WHAT THE TASK REQUIRES -
Every line in the data below that has the word "üzere" should be returned.

Saved entries:
════════════════
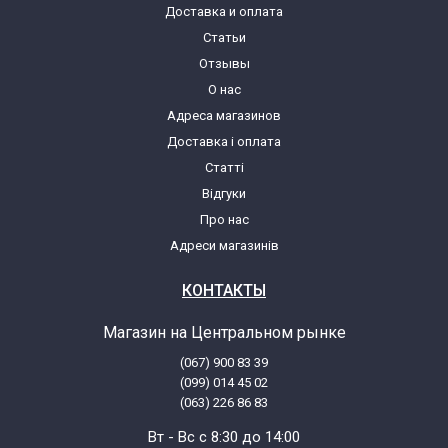
Доставка и оплата
Статьи
Philips FC8617/01
Отзывы
О нас
Philips FC8619/01
Адреса магазинов
Доставка і оплата
Philips FC8712/02
Статті
Відгуки
Philips FC8714/02
Про нас
Адреси магазинів
Philips FC8716/02
КОНТАКТЫ
Philips FC8720/01
Магазин на Центральном рынке
(067) 900 83 39
Philips FC8724/01
(099) 014 45 02
(063) 226 86 83
Philips FC8733/01
Вт - Вс с 8:30 до 14:00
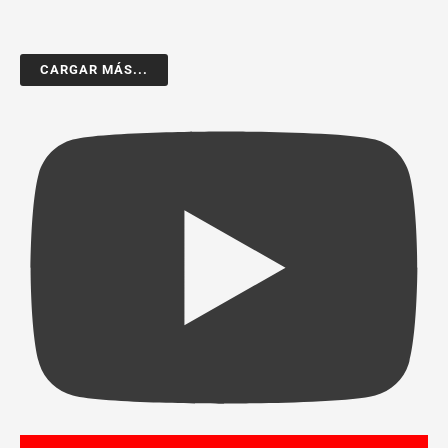
CARGAR MÁS...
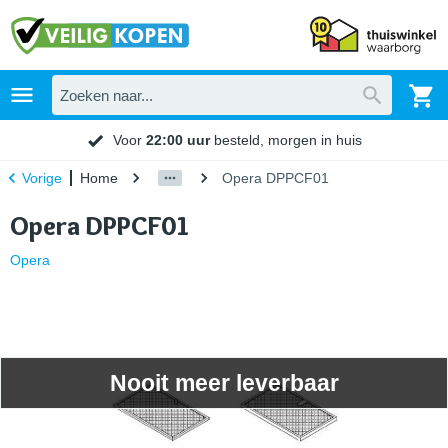
Voor
22:00 uur
besteld, morgen in huis
Home
Opera DPPCF01
Vorige
Opera DPPCF01
Opera
Nooit meer leverbaar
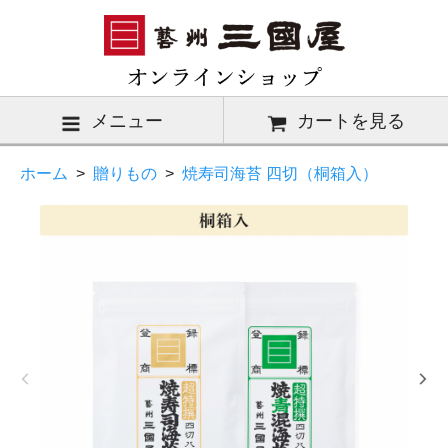
メニュー
カートを見る
ホーム
>
贈りもの
>
焼寿司海苔 四切（桐箱入）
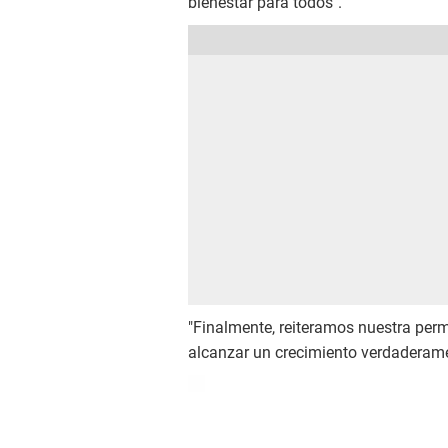
bienestar para todos".
"Finalmente, reiteramos nuestra perm
alcanzar un crecimiento verdaderamen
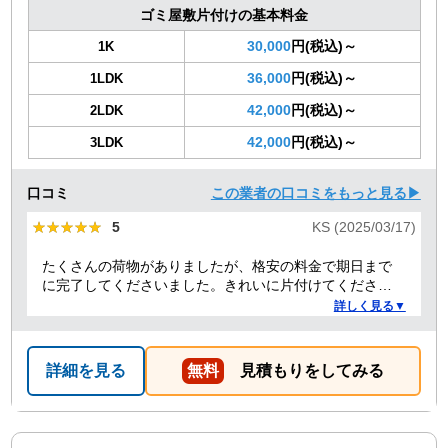
ゴミ屋敷片付けの基本料金
30,000
円(税込)～
1K
36,000
円(税込)～
1LDK
42,000
円(税込)～
2LDK
42,000
円(税込)～
3LDK
口コミ
この業者の口コミをもっと見る▶
★★★★★
★★★★★
5
KS (2025/03/17)
たくさんの荷物がありましたが、格安の料金で期日まで
に完了してくださいました。きれいに片付けてくださり
ありがとうございました。作業の進捗も報告してくださ
詳しく見る▼
り安心できました。
詳細を見る
無料
見積もりをしてみる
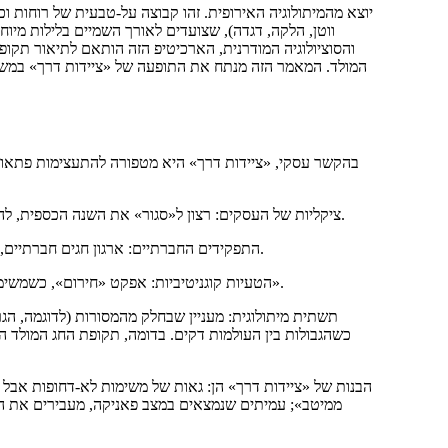
ווטן, הלקה, דגדה), שצועדים לאורך השמיים בלילות מיוחד
והסוציולוגיה המודרנית, הארכיטיפ הזה הותאם לתיאור תקופה
המולד. המאמר הזה מנתח את התופעה של «ציידות דרך» במש
בהקשר עסקי, «ציידות דרך» היא מטפורה להתעצימות פתאומי
ציקליות של העסקים: רצון ל«סגור» את השנה הכספית, להשלים את התכניות, להשתמש בתקציבים לפני שהם «נקראים» ב-1 בינואר.
התפקידים החברתיים: ארגון חגים חברתיים, החלקה במתנות, כתיבת מכתבי ברכה — כל זה נותן נטל נוסף רגשי וארגוני.
הטעיות קוגניטיביות: אפקט «חירום», כשמשימות שהוחזרו חודשים נפתחות פתאום כחיוניות לקבלת יישום «עד חג המולד».
תשתית מיתולוגית: מעניין שבחלק מהמסורות (לדוגמה, הג
כשהגבולות בין העולמות דקים. בדומה, תקופת החג המולד ה
הבנות של «ציידות דרך» הן: גאות של משימות לא-דחופות אבל 
ממיטב»; עמיתים שנמצאים במצב פאניקה, מעבירים את הח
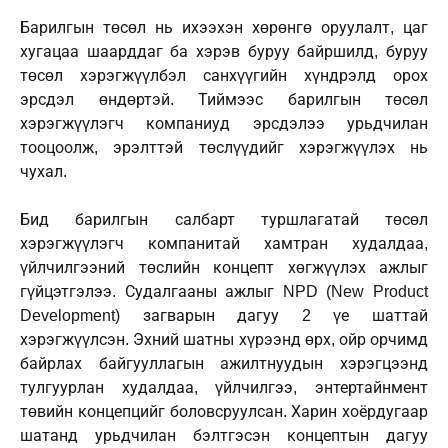
Барилгын төсөл нь ихээхэн хөрөнгө оруулалт, цаг
хугацаа шаарддаг ба хэрэв буруу байршилд, буруу
төсөл хэрэгжүүлбэл санхүүгийн хүндрэлд орох
эрсдэл өндөртэй. Тиймээс барилгын төсөл
хэрэгжүүлэгч компаниуд эрсдэлээ урьдчилан
тооцоолж, эрэлттэй төслүүдийг хэрэгжүүлэх нь
чухал.
Бид барилгын салбарт туршлагатай төсөл
хэрэгжүүлэгч компанитай хамтран худалдаа,
үйлчилгээний төслийн концепт хөгжүүлэх ажлыг
гүйцэтгэлээ. Судалгааны ажлыг NPD (New Product
Development) загварын дагуу 2 үе шаттай
хэрэгжүүлсэн. Эхний шатны хүрээнд өрх, ойр орчимд
байрлах байгууллагын ажилтнуудын хэрэгцээнд
тулгуурлан худалдаа, үйлчилгээ, энтертайнмент
төвийн концепцийг боловсруулсан. Харин хоёрдугаар
шатанд урьдчилан бэлтгэсэн концептын дагуу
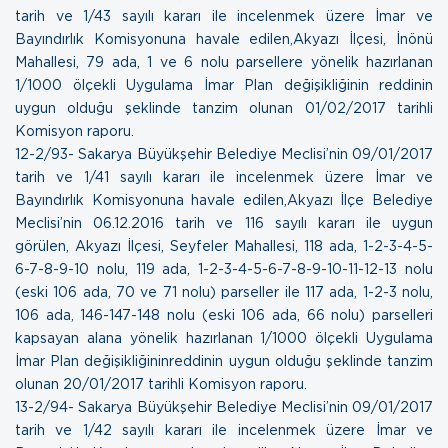
tarih ve 1/43 sayılı kararı ile incelenmek üzere İmar ve
Bayındırlık Komisyonuna havale edilen,Akyazı İlçesi, İnönü
Mahallesi, 79 ada, 1 ve 6 nolu parsellere yönelik hazırlanan
1/1000 ölçekli Uygulama İmar Plan değişikliğinin reddinin
uygun olduğu şeklinde tanzim olunan
01/02/2017 tarihli
Komisyon raporu.
12- 2/93- Sakarya Büyükşehir Belediye Meclisi’nin 09/01/2017
tarih ve 1/41 sayılı kararı ile incelenmek üzere İmar ve
Bayındırlık Komisyonuna havale edilen,Akyazı İlçe Belediye
Meclisi’nin 06.12.2016 tarih ve 116 sayılı kararı ile uygun
görülen, Akyazı İlçesi, Seyfeler Mahallesi, 118 ada, 1-2-3-4-5-
6-7-8-9-10 nolu, 119 ada, 1-2-3-4-5-6-7-8-9-10-11-12-13 nolu
(eski 106 ada, 70 ve 71 nolu) parseller ile 117 ada, 1-2-3 nolu,
106 ada, 146-147-148 nolu (eski 106 ada, 66 nolu) parselleri
kapsayan alana yönelik hazırlanan 1/1000 ölçekli Uygulama
İmar Plan değişikliğininreddinin uygun olduğu şeklinde tanzim
olunan
20/01/2017 tarihli Komisyon raporu.
13- 2/94- Sakarya Büyükşehir Belediye Meclisi’nin 09/01/2017
tarih ve 1/42 sayılı kararı ile incelenmek üzere İmar ve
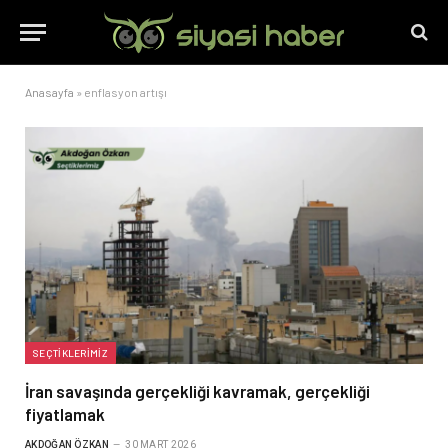
Anasayfa
»
enflasyon artışı
SEÇTIKLERIMIZ
İran savaşında gerçekliği kavramak, gerçekliği
fiyatlamak
AKDOĞAN ÖZKAN
30 MART 2026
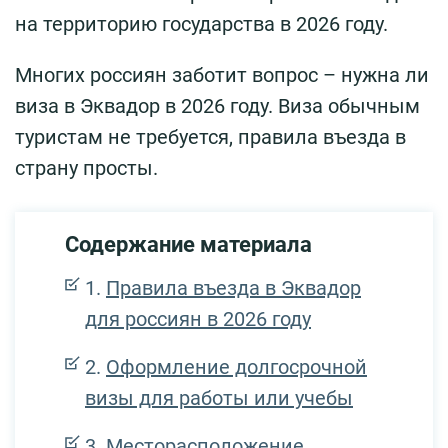
на территорию государства в 2026 году.
Многих россиян заботит вопрос – нужна ли
виза в Эквадор в 2026 году. Виза обычным
туристам не требуется, правила въезда в
страну просты.
Содержание материала
Правила въезда в Эквадор
для россиян в 2026 году
Оформление долгосрочной
визы для работы или учебы
Месторасположение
════════════════
FINISHED EXERCISE -
tarih ve 1/43 sayılı kararı ile incelenmek üzere İmar ve
tarih ve 1/41 sayılı kararı ile incelenmek üzere İmar ve
tarih ve 1/42 sayılı kararı ile incelenmek üzere İmar ve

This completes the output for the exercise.